The KGB had exploited numerous women in the Emily category over the years. A man would suddenly come into an Emily’s life and quite quickly the drabness would disappear. She would receive gifts, be taken to expensive restaurants, theatres, the opera. Above all she would feel attractive and wanted. Then the unbelievable would happen – she would sleep with the man. Being in love, nothing else would matter, not even her lover asking her to do little favours such as smuggling a few documents out of the office, or copying some unimportant details from a dossier. Before she knew it, an Emily was in so deep that if things went wrong she had to flee eastwards with her lover. When she was set up in a new life in the DDR, or even Russia itself, the lover would disappear.

Bond thought for a second. Emilies had certainly not gone out of style, for there had been several recent defections in that category. Neither were Emilies confined to the female sex.

‘We decided to use the Emily ploy in reverse,’ M said, cutting through Bond’s thoughts. ‘But our targets were very big guns indeed, senior officers of the HVA. It was they who began the Emily business themselves, and even trained the seducer agents.’

Bond nodded.

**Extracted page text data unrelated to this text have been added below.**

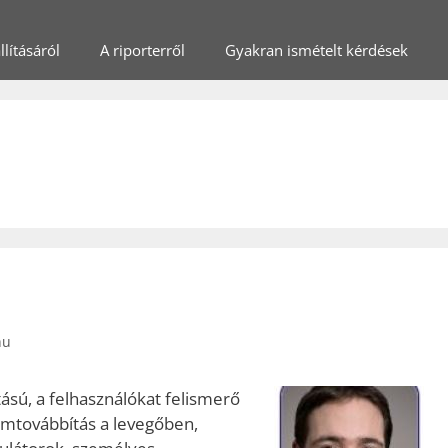
lításáról
A riporterről
Gyakran ismételt kérdések
hu
tású, a felhasználókat felismerő
ramtovábbítás a levegőben,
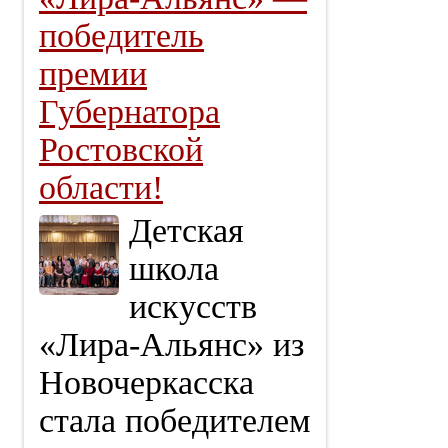
победитель
премии
Губернатора
Ростовской
области!
Детская
школа
искусств
«Лира‑Альянс» из
Новочеркасска
стала победителем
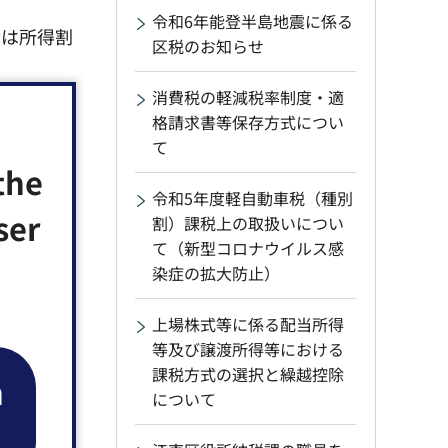
令和6年能登半島地震に係る
除は所得割
区税のお知らせ
消費税の軽減税率制度・適
の所得割額
格請求書等保存方式につい
て
the
令和5年度軽自動車税（種別
ser
割）課税上の取扱いについ
）が支給さ
て（新型コロナウイルス感
（外部サイ
染症の拡大防止）
上場株式等に係る配当所得
等及び譲渡所得等における
課税方式の選択と繰越控除
n
について
とおりで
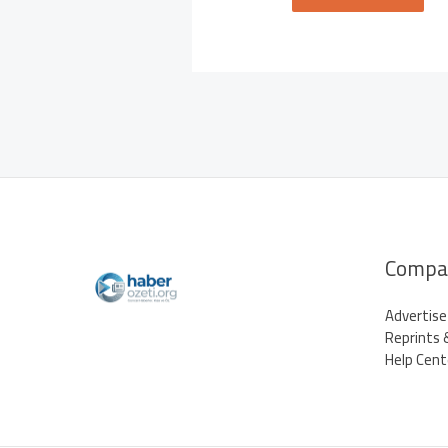
Compa
Advertise
Reprints 
Help Cent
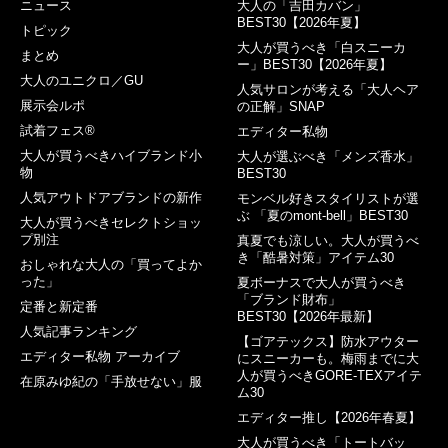
ニュース
大人の「吉田カバン」
BEST30【2026年夏】
トピック
大人が買うべき「白スニーカ
まとめ
ー」BEST30【2026年夏】
大人のユニクロ／GU
人気サロンが考える「大人ヘア
展示会ルポ
の正解」SNAP
試着フェス®︎
エディター私物
大人が買うべきハイブランド小
大人が選ぶべき「メンズ香水」
物
BEST30
人気アウトドアブランドの新作
モンベル好きスタイリストが選
ぶ 「夏のmont-bell」BEST30
大人が買うべきセレクトショッ
プ別注
真夏でも涼しい。大人が買うべ
き「酷暑対策」アイテム30
おしゃれな大人の「買ってよか
った」
夏ボーナスで大人が買うべき
「ブランド財布」
定番と新定番
BEST30【2026年最新】
人気記事ランキング
【ゴアテックス】防水アウター
エディター私物 アーカイブ
にスニーカーも。梅雨までに大
人が買うべきGORE-TEXアイテ
在原みゆ紀の「手放せない」服
ム30
エディター推し【2026年春夏】
大人が買うべき「トートバッ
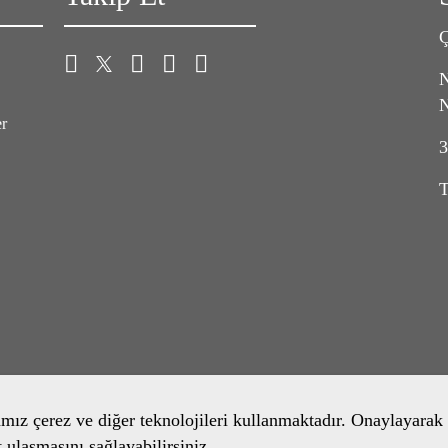
Ç
N
N
er
3
T
amız çerez ve diğer teknolojileri kullanmaktadır. Onaylayarak 
t ulaşmasını sağlayabilirsiniz.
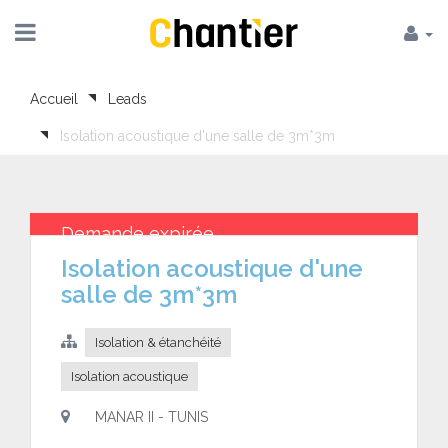
Accueil
Leads
Isolation acoustique d'une salle de 3m*3m
Demande expirée
Isolation acoustique d'une
salle de 3m*3m
Isolation & étanchéité
Isolation acoustique
MANAR II - TUNIS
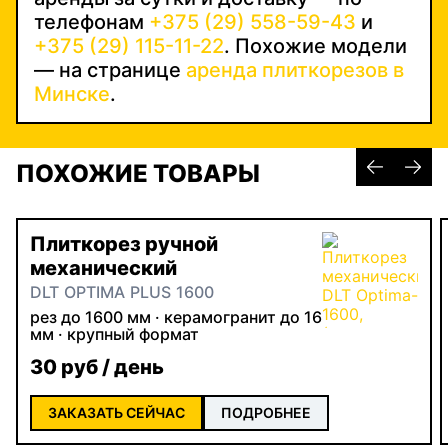
телефонам
+375 (29) 558-59-43
и
+375 (29) 115-11-22
. Похожие модели
— на странице
аренда плиткорезов в
Минске
.
ПОХОЖИЕ ТОВАРЫ
Плиткорез ручной
механический
DLT OPTIMA PLUS 1600
рез до 1600 мм · керамогранит до 16
мм · крупный формат
30 руб / день
ЗАКАЗАТЬ СЕЙЧАС
ПОДРОБНЕЕ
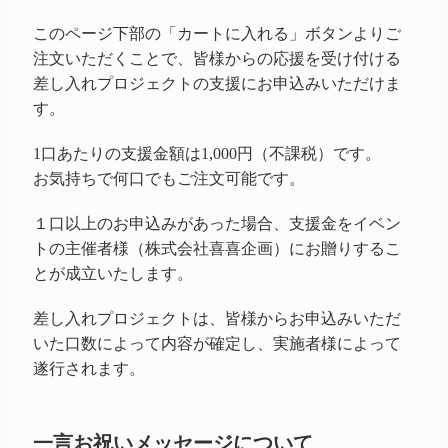
このページ下部の「カートに入れる」ボタンよりご
注文いただくことで、皆様からの応援を受け付ける
差し入れプロジェクトの支援にお申込みいただけま
す。
1口あたりの支援金額は1,000円（不課税）です。
お気持ちで何口でもご注文可能です。
１口以上のお申込みがあった場合、支援金をイベン
トの主催者様（株式会社喜喜企画）にお贈りするこ
とが成立いたします。
差し入れプロジェクトは、皆様からお申込みいただ
いた口数によって内容が確定し、実施者様によって
遂行されます。
一言お祝いメッセージについて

M spoke of the Hauptverwaltung Aufklarung, or Chief Administration, Intelligence – the most efficient organisation next to the KGB in the Eastern Bloc.

‘The targets were senior HVA and attached KGB officers, including one woman. We had several sleepers but they’d been left so long that they were really past it. They were married couples we had thought would be of great use. In the end, we used their children. Five families were chosen because of their kids. They were all attractive, in their late teens, over the age of consent, if you follow me?’ M sounded embarrassed, as he always did when discussing ‘honeypot ops’, as the trade knew them. ‘We sounded them out. Satisfied ourselves. Slipped in a bit of on-the-ground training. We even brought two of them into the West for a while.’ He paused as they passed a group of nannies wheeling perambulators and chatting about their employers.